--- WORK TO COMPLETE ---
At the line containing "See the attached", begin setting down the entries exactly, and stop only after the last line.

[TASK INPUTS — start]

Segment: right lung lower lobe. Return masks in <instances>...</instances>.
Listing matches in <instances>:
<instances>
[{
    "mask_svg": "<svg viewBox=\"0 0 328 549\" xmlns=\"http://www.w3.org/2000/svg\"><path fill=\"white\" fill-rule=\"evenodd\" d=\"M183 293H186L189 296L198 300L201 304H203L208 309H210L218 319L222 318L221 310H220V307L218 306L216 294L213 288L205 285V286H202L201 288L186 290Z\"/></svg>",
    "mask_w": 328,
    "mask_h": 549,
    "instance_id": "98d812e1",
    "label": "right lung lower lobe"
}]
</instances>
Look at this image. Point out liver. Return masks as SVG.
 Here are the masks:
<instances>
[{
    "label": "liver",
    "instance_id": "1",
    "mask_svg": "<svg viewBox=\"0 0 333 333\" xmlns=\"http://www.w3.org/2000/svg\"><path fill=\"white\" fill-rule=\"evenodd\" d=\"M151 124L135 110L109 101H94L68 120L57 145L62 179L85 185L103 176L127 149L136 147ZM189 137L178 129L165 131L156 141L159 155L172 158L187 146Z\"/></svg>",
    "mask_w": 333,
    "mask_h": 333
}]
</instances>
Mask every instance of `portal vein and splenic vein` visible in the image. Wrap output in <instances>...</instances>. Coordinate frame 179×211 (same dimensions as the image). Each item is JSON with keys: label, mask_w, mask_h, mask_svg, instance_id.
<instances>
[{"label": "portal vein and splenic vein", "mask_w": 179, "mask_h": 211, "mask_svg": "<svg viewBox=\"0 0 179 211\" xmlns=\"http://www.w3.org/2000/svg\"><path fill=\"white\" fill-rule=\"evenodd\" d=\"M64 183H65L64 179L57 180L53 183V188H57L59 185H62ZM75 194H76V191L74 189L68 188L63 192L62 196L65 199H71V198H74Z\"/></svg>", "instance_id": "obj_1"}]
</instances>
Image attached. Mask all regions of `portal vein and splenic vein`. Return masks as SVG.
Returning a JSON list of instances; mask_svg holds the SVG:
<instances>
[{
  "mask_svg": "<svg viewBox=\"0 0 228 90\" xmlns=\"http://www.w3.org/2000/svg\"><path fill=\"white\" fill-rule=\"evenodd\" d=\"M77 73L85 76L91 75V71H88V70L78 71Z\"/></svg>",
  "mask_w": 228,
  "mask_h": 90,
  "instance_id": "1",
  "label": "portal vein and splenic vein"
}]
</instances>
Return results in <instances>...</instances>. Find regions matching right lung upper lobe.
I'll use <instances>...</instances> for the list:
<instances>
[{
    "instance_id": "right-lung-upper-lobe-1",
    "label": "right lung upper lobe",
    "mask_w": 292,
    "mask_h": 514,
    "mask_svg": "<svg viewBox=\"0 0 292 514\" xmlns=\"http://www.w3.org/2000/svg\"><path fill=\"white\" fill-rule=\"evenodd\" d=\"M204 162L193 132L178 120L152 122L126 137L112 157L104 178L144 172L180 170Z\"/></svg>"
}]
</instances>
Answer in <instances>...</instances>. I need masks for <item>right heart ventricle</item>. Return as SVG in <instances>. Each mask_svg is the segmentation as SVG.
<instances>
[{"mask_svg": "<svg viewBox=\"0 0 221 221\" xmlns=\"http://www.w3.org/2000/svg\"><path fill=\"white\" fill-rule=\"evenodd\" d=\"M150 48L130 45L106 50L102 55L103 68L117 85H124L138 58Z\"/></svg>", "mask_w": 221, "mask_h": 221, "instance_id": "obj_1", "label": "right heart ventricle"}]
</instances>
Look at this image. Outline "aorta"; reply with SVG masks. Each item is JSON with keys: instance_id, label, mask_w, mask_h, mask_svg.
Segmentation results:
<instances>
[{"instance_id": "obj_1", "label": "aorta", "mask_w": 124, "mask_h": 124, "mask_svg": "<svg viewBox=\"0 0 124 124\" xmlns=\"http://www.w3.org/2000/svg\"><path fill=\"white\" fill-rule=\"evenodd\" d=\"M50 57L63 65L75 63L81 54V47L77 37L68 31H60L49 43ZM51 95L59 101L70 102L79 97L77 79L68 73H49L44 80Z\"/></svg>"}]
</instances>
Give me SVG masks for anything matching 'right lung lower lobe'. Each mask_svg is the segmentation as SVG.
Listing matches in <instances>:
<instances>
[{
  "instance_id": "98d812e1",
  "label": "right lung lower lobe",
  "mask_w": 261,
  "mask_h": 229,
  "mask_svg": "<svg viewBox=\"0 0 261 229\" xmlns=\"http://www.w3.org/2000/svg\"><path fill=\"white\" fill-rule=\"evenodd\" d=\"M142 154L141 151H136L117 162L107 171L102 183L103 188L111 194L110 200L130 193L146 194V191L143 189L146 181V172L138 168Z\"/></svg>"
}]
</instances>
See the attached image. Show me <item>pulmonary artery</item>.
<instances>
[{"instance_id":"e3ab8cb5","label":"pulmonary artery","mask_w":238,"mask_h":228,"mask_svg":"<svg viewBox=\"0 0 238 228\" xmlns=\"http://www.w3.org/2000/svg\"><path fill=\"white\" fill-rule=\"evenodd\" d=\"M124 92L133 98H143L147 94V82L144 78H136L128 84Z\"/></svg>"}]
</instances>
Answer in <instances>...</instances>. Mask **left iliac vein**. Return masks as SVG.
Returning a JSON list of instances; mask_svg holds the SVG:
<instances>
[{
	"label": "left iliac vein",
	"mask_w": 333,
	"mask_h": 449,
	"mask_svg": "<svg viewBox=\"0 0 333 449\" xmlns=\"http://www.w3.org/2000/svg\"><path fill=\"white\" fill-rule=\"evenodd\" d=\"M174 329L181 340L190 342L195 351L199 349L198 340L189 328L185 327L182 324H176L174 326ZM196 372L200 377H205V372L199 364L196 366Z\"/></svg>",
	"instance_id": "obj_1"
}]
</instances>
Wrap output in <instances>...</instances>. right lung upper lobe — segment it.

[TASK INPUTS — finish]

--- PROBLEM SOLUTION ---
See the attached image. Show me <item>pulmonary artery</item>.
<instances>
[{"instance_id":"e3ab8cb5","label":"pulmonary artery","mask_w":238,"mask_h":228,"mask_svg":"<svg viewBox=\"0 0 238 228\" xmlns=\"http://www.w3.org/2000/svg\"><path fill=\"white\" fill-rule=\"evenodd\" d=\"M124 92L133 98H143L147 94V82L144 78H136L128 84Z\"/></svg>"}]
</instances>
Answer in <instances>...</instances>. Mask **left iliac vein**. Return masks as SVG.
Returning a JSON list of instances; mask_svg holds the SVG:
<instances>
[{
	"label": "left iliac vein",
	"mask_w": 333,
	"mask_h": 449,
	"mask_svg": "<svg viewBox=\"0 0 333 449\" xmlns=\"http://www.w3.org/2000/svg\"><path fill=\"white\" fill-rule=\"evenodd\" d=\"M174 329L181 340L190 342L195 351L199 349L198 340L189 328L185 327L182 324H176L174 326ZM196 372L200 377H205V372L199 364L196 366Z\"/></svg>",
	"instance_id": "obj_1"
}]
</instances>
Wrap output in <instances>...</instances>. right lung upper lobe — segment it.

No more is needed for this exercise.